I was in a similar position. For many reasons, some that are common, some that are almost unique to me alone, I was drawn to the field of oncology and really never considered anything else. However, after spending some time in medical school I was a little disappointed to find out that there is no such thing as an "oncologist." There is: radonc, heme/onc, ped-heme/onc, gyn-onc, surg-onc, and more.
I eliminated surgery and obgyn during my MS3 year. I still considered ped-onc, but realized I did not want to focus on children. I started MS4 year with a heme-onc rotation (both inpatient and then outpatient). It WAS something that I could see myself doing in the future. Much of the inpatient work- which is very rigorous - involves management of very sick patients made sicker (temporarily or not) from chemotherapy. For example, patients admitted for high dose IV chemo, patients that were neutropenic and became febrile, patients undergoing bone marrow or stem cell transplant. The management of such patients is complex and certainly requires lots of general medicine training. The selection of which drugs to give appeared to me NOT complex, and seemed rather arbitrary (based on published trials of course). I would say that if you know you want to do internal medicine first, and oncology second, heme-onc makes perfect sense, and don't give a second look to radonc. However, if your honest interest is in oncology first, look further and explore radonc, as I did, before making up your mind.
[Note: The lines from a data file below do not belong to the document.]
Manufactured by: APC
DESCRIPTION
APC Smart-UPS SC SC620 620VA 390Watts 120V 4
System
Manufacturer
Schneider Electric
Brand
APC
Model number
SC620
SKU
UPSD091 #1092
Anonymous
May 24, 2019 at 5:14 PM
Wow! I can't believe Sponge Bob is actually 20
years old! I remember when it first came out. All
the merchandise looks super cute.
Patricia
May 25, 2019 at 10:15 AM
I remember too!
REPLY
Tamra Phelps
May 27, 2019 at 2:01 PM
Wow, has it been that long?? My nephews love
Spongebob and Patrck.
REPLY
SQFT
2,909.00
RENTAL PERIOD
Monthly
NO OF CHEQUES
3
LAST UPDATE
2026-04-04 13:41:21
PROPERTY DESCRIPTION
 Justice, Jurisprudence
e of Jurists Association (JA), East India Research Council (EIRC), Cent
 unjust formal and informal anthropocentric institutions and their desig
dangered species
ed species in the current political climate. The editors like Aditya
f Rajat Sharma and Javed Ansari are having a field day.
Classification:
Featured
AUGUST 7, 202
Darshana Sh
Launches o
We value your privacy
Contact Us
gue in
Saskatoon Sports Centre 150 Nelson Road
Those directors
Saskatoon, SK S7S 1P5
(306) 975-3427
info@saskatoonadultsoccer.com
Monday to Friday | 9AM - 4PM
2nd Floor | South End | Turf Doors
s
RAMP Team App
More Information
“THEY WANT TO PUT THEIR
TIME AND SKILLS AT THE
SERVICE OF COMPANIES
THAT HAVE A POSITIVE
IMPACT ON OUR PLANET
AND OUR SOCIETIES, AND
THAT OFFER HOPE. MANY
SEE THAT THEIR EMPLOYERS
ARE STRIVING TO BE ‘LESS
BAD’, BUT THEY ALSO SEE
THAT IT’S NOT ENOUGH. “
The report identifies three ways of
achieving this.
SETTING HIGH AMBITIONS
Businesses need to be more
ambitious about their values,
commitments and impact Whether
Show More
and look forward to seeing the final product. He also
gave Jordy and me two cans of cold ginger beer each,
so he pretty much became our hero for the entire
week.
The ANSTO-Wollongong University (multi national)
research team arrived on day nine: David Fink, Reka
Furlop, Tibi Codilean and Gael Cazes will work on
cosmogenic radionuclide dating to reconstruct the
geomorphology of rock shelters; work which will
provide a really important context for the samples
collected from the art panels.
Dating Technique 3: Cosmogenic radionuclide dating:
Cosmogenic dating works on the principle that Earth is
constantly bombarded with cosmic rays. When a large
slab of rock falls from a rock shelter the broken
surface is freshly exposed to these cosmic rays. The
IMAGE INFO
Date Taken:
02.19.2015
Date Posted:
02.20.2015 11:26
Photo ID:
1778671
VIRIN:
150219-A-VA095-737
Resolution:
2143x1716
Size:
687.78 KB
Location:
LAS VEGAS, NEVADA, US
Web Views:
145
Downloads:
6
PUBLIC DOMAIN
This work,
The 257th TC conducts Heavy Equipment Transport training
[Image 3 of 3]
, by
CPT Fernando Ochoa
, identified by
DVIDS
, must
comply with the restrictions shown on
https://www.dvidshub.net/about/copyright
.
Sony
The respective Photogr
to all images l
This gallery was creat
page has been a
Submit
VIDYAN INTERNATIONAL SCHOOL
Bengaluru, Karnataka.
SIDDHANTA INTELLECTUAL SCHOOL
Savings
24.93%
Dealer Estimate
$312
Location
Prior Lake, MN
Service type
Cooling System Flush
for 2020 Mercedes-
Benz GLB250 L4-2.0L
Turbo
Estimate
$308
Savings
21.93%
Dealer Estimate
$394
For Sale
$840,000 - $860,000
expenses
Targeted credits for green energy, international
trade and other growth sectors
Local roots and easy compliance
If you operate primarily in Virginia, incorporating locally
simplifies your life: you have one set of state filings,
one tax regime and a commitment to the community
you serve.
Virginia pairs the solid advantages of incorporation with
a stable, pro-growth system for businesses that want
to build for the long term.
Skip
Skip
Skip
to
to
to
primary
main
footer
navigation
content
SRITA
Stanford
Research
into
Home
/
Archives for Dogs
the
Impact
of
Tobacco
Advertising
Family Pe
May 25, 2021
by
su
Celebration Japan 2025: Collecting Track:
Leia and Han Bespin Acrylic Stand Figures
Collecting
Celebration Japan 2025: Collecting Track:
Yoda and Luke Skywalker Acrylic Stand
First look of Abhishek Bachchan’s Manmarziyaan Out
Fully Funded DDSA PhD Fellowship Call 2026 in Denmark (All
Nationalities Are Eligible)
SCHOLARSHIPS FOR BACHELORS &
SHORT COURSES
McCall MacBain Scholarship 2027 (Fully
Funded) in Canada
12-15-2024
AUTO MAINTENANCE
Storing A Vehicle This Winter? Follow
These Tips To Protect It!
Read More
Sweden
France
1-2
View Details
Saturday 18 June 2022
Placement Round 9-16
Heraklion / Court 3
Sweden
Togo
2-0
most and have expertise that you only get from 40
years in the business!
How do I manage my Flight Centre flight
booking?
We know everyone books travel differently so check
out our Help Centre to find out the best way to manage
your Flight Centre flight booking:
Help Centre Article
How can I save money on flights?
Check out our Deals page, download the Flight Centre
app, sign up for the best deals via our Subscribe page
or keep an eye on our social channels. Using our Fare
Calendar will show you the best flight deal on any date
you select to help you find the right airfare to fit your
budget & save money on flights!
My second rotation was in Radonc. It was something I could also see myself doing in the future. It is nearly all outpatient. It is wedded to technology - both in imaging, in radiation delivery, and the merging of the two. The actual work you do in Radonc is diverse: examination and consultation with patients, careful examination of multiple imaging modalities, the physics of treatment planning, and then finally the treatment itself (which could be via a linear accelerator or sealed, implanted radioactive sources at the tumor site, or free radioactive molecules). You might also give additional, non-radiation treatments as well (for example, hormonal therapy in prostate cancer to name one). I felt that, on average, the overall fund of knowledge about cancer as a disease was greater among the physicians in the radiation oncology department than those in the heme-onc department - though there were some exceptions of course. Perhaps this is because Radoncs spend 4 years training in cancer rather than 3. Its worth noting that training in Radonc takes 5 years including internship, compared with 6 for heme-onc (3 for IM plus 3 for fellowship).
I may be going out on a limb here to my own peril, but I think the future of cancer treatment will not involve administering lots of new systemic cytotoxic drugs that put you in the hospital. As you have stated, it may involve siRNA. I would say, more generally, that it will involve increasingly targeted therapy - molecularly targeted as well as anatomically targeted. Radiation therapy is already and will be increasingly anatomically targeted as technical advances in imaging and delivery come to the clinic. Chemoembolization is another example of an (anatomically) targeted therapy. To be complete, surgery is obviously anatomically targeted, just not always practical. Kinase inhibitors and monoclonal antibodies are examples of (molecularly) targeted therapy. Perhaps we may even see cellularly targeted therapy making use of "smart" T-cells. Research in the previously mentioned treatments are fair game for anyone in any oncology specialty. I would add that either medonc or radonc residency training can be done on a research track - sanctioned by the ABIM or ABR (called the "Holman pathway"). And, at most programs that I considered, you can choose a research mentor from any department provided the research is relevant. This was true for heme-onc fellows as well.
So, the decision is up to you. Both can take you where you want to be.